▶ **Problem to work on**:
Look in the material below for the line holding "Если оставить эту". Set it down exactly, with each later line up to and including the line holding "Если у человека чешутся брови, некоторые".

▶ **Dataset content**:
━━━━━━━━━━
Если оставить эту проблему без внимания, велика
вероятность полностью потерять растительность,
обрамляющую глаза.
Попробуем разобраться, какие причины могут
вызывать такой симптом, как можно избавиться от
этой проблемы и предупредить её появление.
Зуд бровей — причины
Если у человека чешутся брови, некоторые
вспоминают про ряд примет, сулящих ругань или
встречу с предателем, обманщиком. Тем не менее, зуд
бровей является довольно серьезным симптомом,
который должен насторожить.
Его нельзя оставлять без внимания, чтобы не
━━━━━━━━━━
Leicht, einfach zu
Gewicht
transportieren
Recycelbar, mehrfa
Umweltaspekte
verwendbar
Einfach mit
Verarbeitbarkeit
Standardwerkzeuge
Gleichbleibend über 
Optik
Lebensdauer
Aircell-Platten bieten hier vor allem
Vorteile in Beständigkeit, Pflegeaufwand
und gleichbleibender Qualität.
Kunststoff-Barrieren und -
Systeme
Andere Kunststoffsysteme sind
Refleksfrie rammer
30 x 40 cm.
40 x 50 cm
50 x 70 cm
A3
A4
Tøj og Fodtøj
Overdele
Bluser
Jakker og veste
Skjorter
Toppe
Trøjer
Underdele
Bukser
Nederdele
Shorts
━━━━━━━━━━
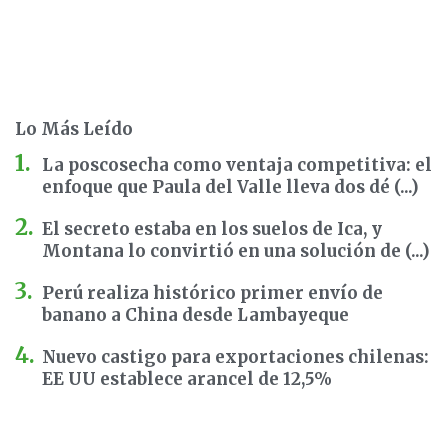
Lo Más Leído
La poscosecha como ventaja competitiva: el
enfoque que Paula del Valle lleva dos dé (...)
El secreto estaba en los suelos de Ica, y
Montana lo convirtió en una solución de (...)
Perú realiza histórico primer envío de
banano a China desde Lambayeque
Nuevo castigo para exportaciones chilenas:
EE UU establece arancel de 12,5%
━━━━━━━━━━
▶ **Output for this task**:
Если оставить эту проблему без внимания, велика
вероятность полностью потерять растительность,
обрамляющую глаза.
Попробуем разобраться, какие причины могут
вызывать такой симптом, как можно избавиться от
этой проблемы и предупредить её появление.
Зуд бровей — причины
Если у человека чешутся брови, некоторые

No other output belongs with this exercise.